Zing Forum

Reading

Quarry: Achieving Automated Theorem Proving for Rocq via Difficulty-Aware Decomposition Strategies

This article introduces the Quarry framework, which significantly enhances the automation level of interactive theorem provers by combining the high-level planning capabilities of large language models (LLMs) with the local reasoning capabilities of automated proof tools.

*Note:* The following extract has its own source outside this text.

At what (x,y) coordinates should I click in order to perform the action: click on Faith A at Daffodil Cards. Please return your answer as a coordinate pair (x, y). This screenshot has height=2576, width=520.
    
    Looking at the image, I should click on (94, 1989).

自动定理证明RocqCoq大语言模型形式化验证CoqHammer神经符号arXiv
Published 2026-06-16 22:33Recent activity 2026-06-17 10:33Estimated read 5 min
Quarry: Achieving Automated Theorem Proving for Rocq via Difficulty-Aware Decomposition Strategies
1

Section 01

Quarry Framework: Enhancing Rocq's Automated Theorem Proving via LLM Planning and Symbolic Reasoning

This article introduces the Quarry framework, which aims to address the automation bottleneck of interactive theorem provers (such as Rocq) in formal verification. By separating proof planning and execution, the framework combines the high-level planning capabilities of large language models (LLMs) with the local rigorous reasoning capabilities of automated proof tools (like CoqHammer), significantly improving Rocq's automated proof success rate. Core innovations include difficulty-aware decomposition strategies that prioritize solving easier subgoals and effectively allocate computational resources.

2

Section 02

Automation Dilemmas in Formal Verification and Limitations of Existing Methods

Formal verification is a key method to ensure software correctness, but constructing machine-checkable proofs still requires significant manual effort. Existing automation solutions have their own limitations: heuristic strategies (such as Coq's auto) have limited capabilities; Hammer tools (like CoqHammer) lack long-range planning; while LLM methods can propose high-level ideas, they lack local rigor. How to combine the advantages of both is an open problem in the field.

3

Section 03

Core Methods and Technical Implementation of the Quarry Framework

The core of Quarry is the separation of planning and execution: 1. Planning phase: LLM proposes a goal decomposition scheme (sub-lemmas + strategies); 2. Verification phase: Rocq performs type checking to verify the correctness of the decomposition, and uses a difficulty model to evaluate the Hammer solvability of subgoals; 3. Execution phase: recursively prove sub-lemmas in order of difficulty and control the computational budget. Technically, it integrates SerAPI (for interaction with Rocq), CoqHammer (automated proof engine), and a difficulty prediction model based on proof state features.

4

Section 04

Experimental Evaluation Results and Advantages of Quarry

In Rocq benchmark tests, Quarry increased the success rate by 7%-13% compared to the strongest baseline under a 10-minute budget; compared to pure LLM methods, its cost is more predictable; and it can adapt to open-source/commercial LLMs, with strong generality.

5

Section 05

Technical Contributions and Application Prospects of Quarry

Technical contributions include a new paradigm of neuro-symbolic collaboration (LLMs and symbolic systems each perform their own roles), difficulty-aware resource allocation, and progressive verification strategies. Application prospects cover critical software verification (reducing manual effort), mathematical formalization (assisting theorem transformation), and educational tools (helping students understand proofs).

6

Section 06

Limitations of Quarry and Future Research Directions

Limitations: decomposition quality depends on LLMs, insufficient generalization of the difficulty model, and large recursion depth for complex proofs. Future directions: stronger planning models, online learning for the difficulty model, interactive assistants, and porting to cross-provers (such as Isabelle).